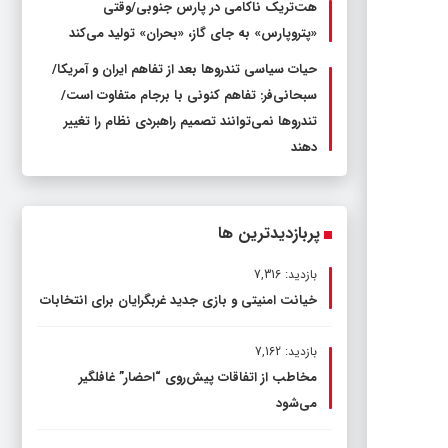
هت‌تریک ناکامی در پارس جنوبی/وقتی
«پتروپارس» به جای گاز، «بحران» تولید می‌کند
حیات سیاسی تندروها بعد از تفاهم ایران و آمریکا/
سبحانی‌فر: تفاهم کنونی با برجام متفاوت است/
تندروها نمی‌توانند تصمیم راهبردی نظام را تغییر
دهند
پربازدیدترین ها
بازدید: 7,316
خیانت امنیتی و بازی جدید غربگرایان برای انتخابات
بازدید: 7,162
مخاطب از اتفاقات پیش‌روی “احضار” غافلگیر
می‌شود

=-=-=

Exercise brief —
Return a copy of each line in the entries that carries the string "تندروها".

Answer to the exercise —
حیات سیاسی تندروها بعد از تفاهم ایران و آمریکا/
تندروها نمی‌توانند تصمیم راهبردی نظام را تغییر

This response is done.